* _The input_

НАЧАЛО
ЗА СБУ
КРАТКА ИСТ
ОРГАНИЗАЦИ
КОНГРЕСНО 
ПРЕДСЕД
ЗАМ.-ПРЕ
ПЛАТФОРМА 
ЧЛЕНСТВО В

* _Prompt_
Write out every entry again, keeping each line exactly the same.

* _Task result_
НАЧАЛО
ЗА СБУ
КРАТКА ИСТ
ОРГАНИЗАЦИ
КОНГРЕСНО 
ПРЕДСЕД
ЗАМ.-ПРЕ
ПЛАТФОРМА 
ЧЛЕНСТВО В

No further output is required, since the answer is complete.